Still, it represented a bitter defeat for Democrats who followed a risky strategy to use the party's leverage on the budget to address immigration and ended up scalded by last month's three-day government shutdown.
Republicans were sheepish about the bushels of dollars for Democratic priorities and the return next year of $1 trillion-plus deficits. But they pointed to money they have long sought for the Pentagon, which they say needs huge sums for readiness, training and weapons modernization.
"It provides what the Pentagon needs to restore our military's edge for years to come," said Ryan.
Beyond $300 billion worth of record increases for the military and domestic programs, the agreement adds $89 billion in overdue disaster aid for hurricane-slammed Texas, Florida and Puerto Rico, a politically charged increase in the government's borrowing cap and a grab bag of health and tax provisions. There's also $16 billion to renew a slew of expired tax breaks that Congress seems unable to kill.
Cotton growers and dairy farmers would get relief courtesy of the bipartisan leadership of the Senate Appropriations Committee, while popular funding for community health centers would be extended for two years, among myriad health provisions. Sen. Majority Leader Mitch McConnell of Kentucky won a break for tiny Berea College in his state, exempting it from a new tax on its endowments that was part of last year's GOP tax bill.
"I love bipartisanship, as you know," said Sen. Jeff Flake, R-Ariz. "But the problem is the only time we discover bipartisanship is when we spend more money."
Pelosi was the chief architect of a failed strategy to use Democratic leverage on the budget to try to force GOP leaders to agree to legislation for younger immigrants whose protection against deportation under former President Barack Obama's Deferred Action for Childhood Arrivals program, or DACA, expires next month.
But the deal contains far more money demanded by Democrats than had seemed possible only weeks ago.

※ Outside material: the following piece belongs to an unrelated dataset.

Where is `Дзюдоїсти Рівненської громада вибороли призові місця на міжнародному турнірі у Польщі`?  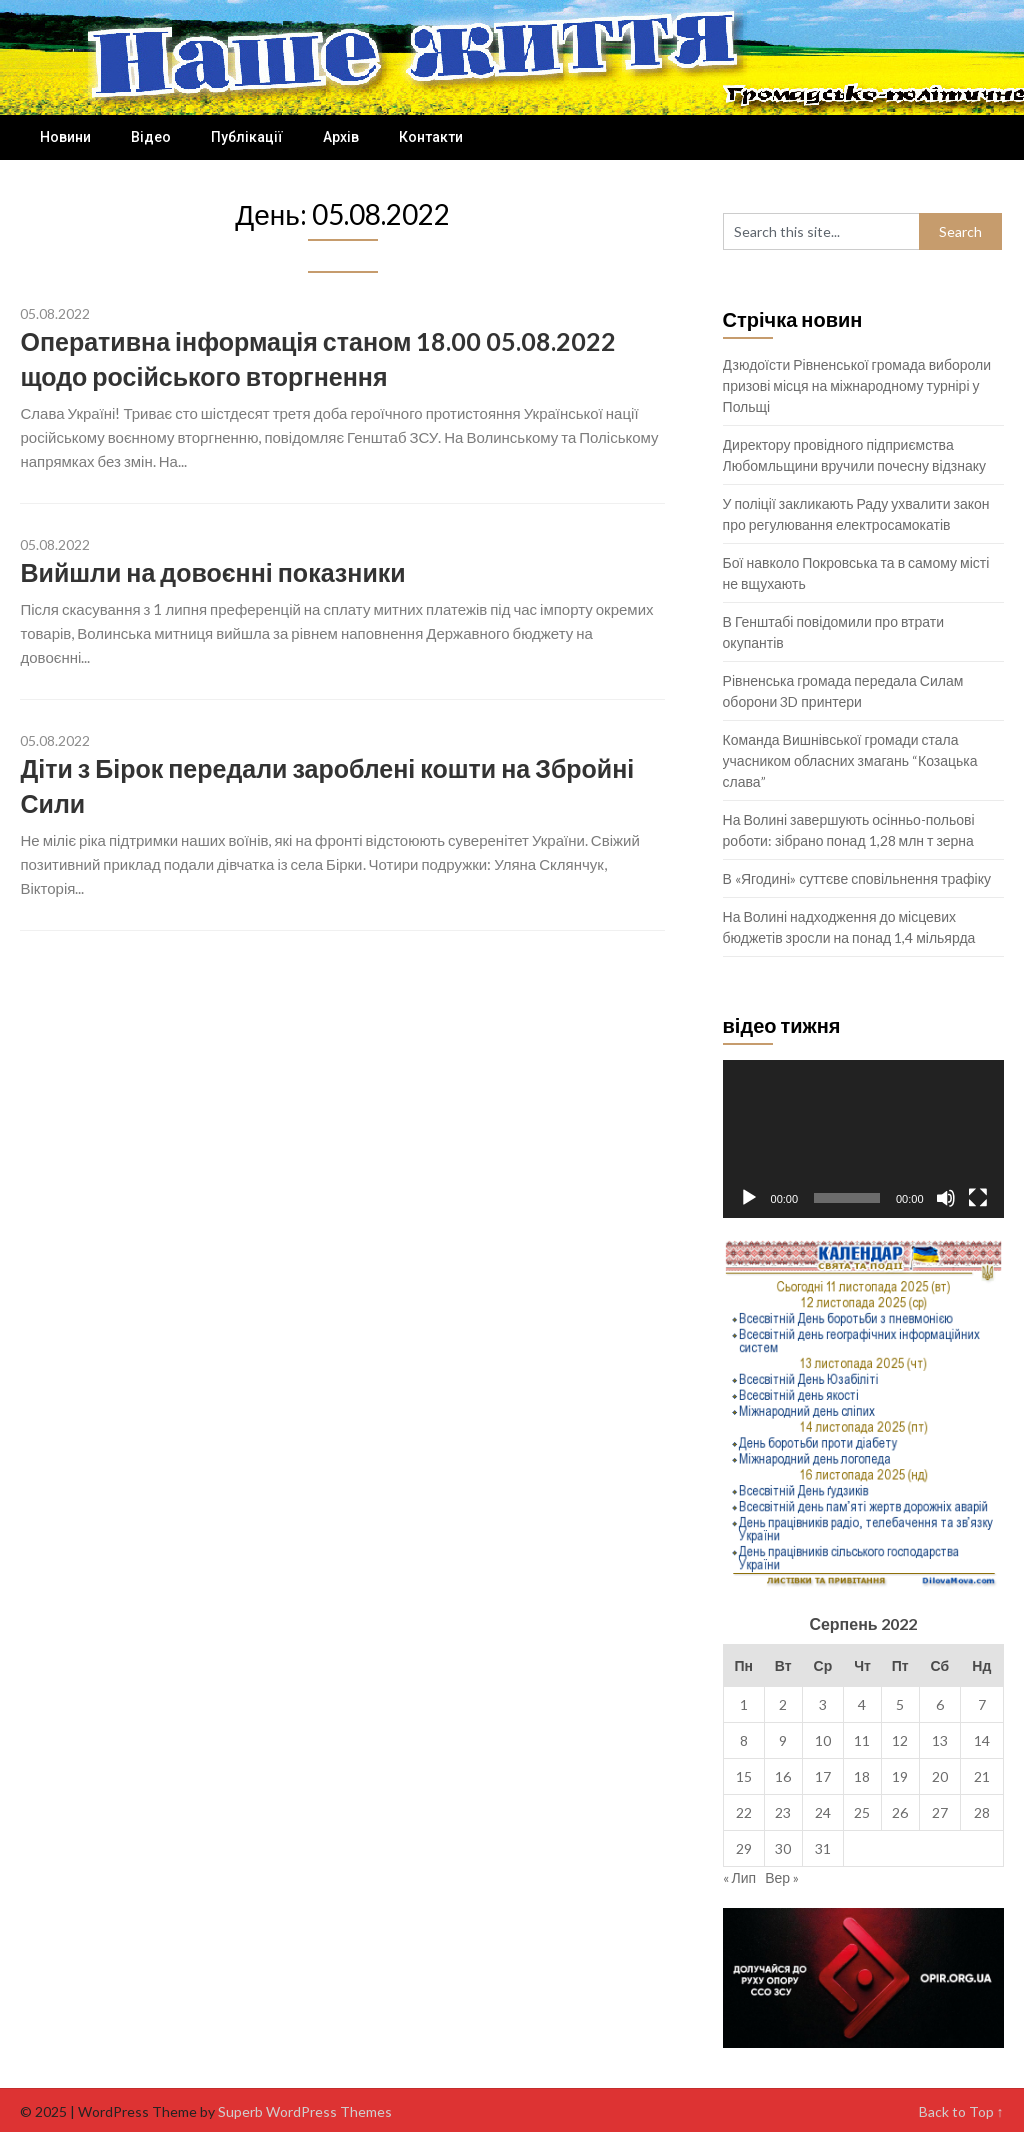 Дзюдоїсти Рівненської громада вибороли призові місця на міжнародному турнірі у Польщі is located at coordinates (857, 385). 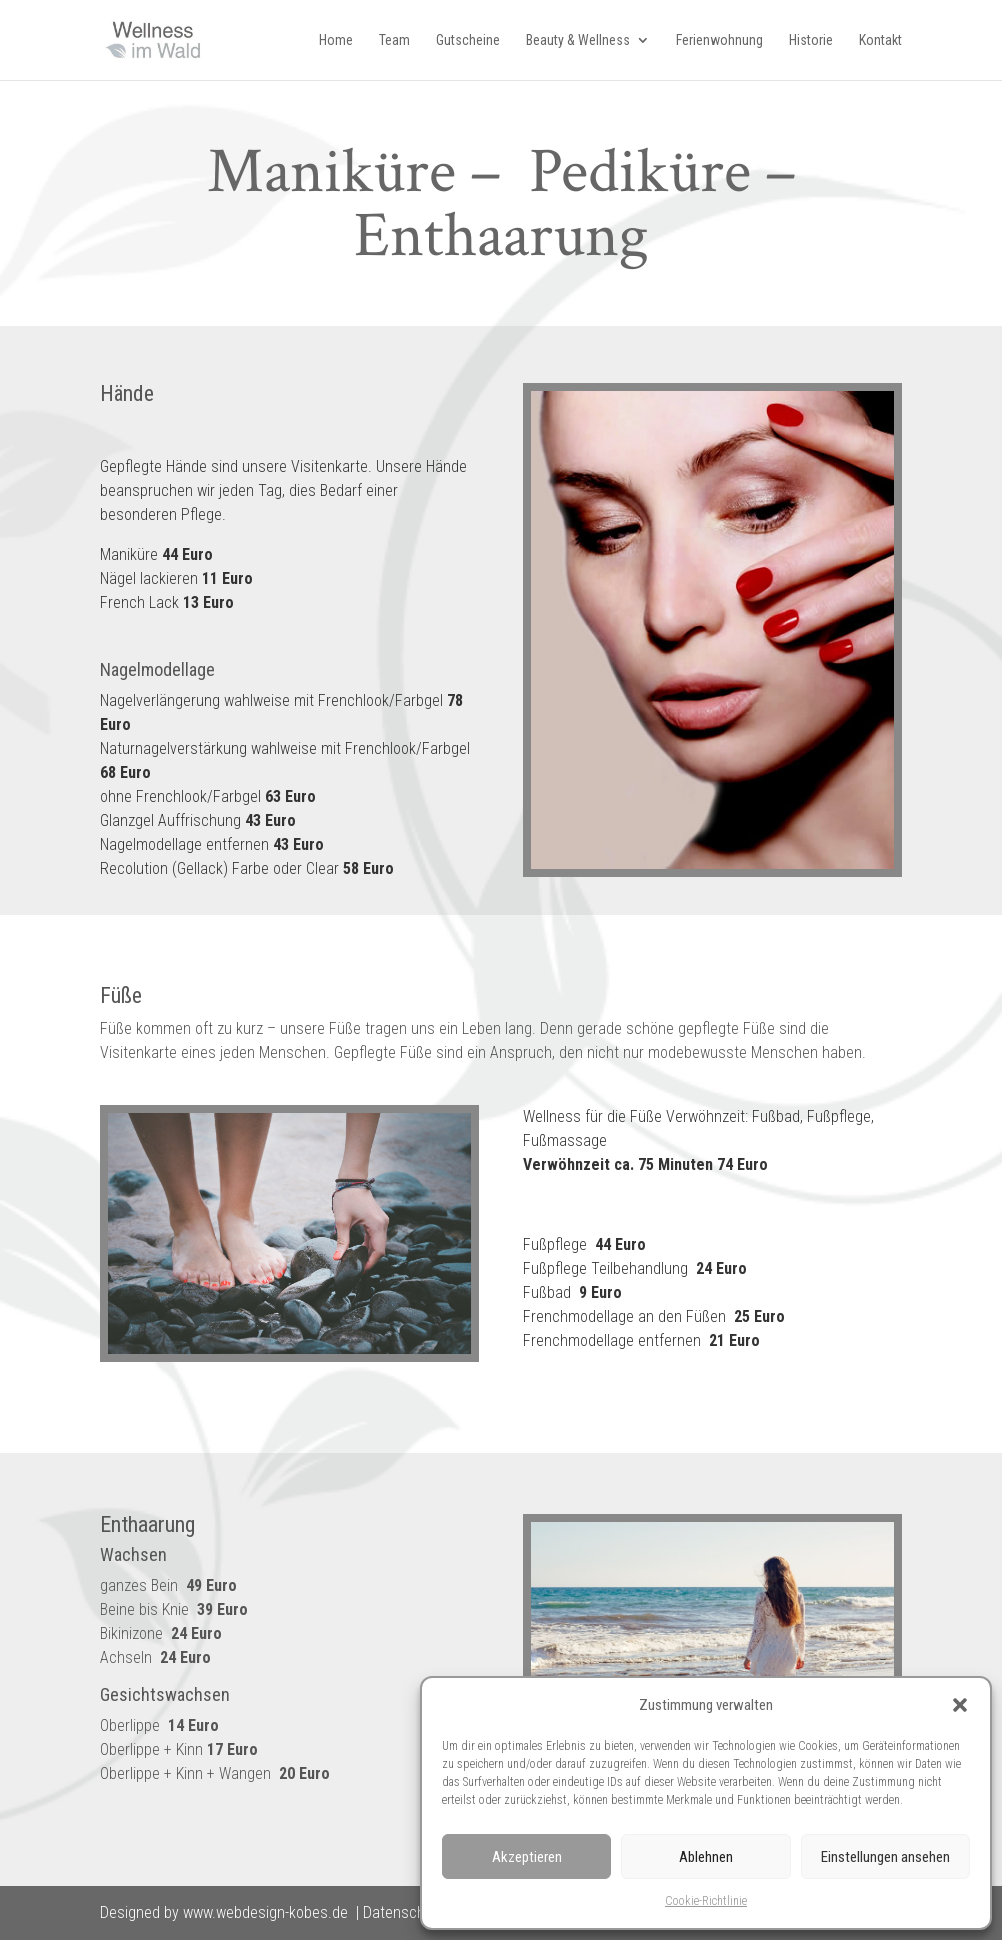 I want to click on Cookie-Richtlinie, so click(x=706, y=1901).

"We're not going to get DACA as part of this," said Rep. John Yarmuth of Kentucky, the top Democrat on the Budget Committee. "So if we can negotiate a deal like I think we've gotten that essentially meets every other one of our priorities then I think that's where a lot of the Democrats are."
Added conservative Democrat Henry Cuellar of Texas: "It's an easy 'yes.'"
Combined with the Republicans' December tax cut bill, the burst in military and other spending would put the GOP-controlled government on track for the first $1 trillion-plus deficits since Obama's first term and the aftermath of the most recent recession nine years ago.
"This budget deal shows just how broken the budget process is, that Congress thinks the only way to agree to a budget is to put hundreds of billions of dollars on the nation's credit card," said Maya MacGuineas, president of the Center for a Responsible Federal Budget, a Washington-based group that advocates for fiscal discipline.
Sen. Bob Corker, R-Tenn., said the measure amounts to "doubling down on the irresponsible mentality in Congress of spend-now-pay-later."
The deal is a framework that repeals tight budget "caps" from a failed 2011 budget agreement, but the spending won't take effect until Congress passes a follow-up omnibus appropriations bill that will take weeks to negotiate.
The agreement would increase the government's borrowing limit to prevent a first-ever default on U.S. obligations that looms in just a few weeks. The debt limit would be suspended through March of 2019, putting the next vote on it safely past this year's midterm elections.
Associated Press writers Matthew Daly, Alan Fram, Jill Colvin and Richard Lardner contributed to this report.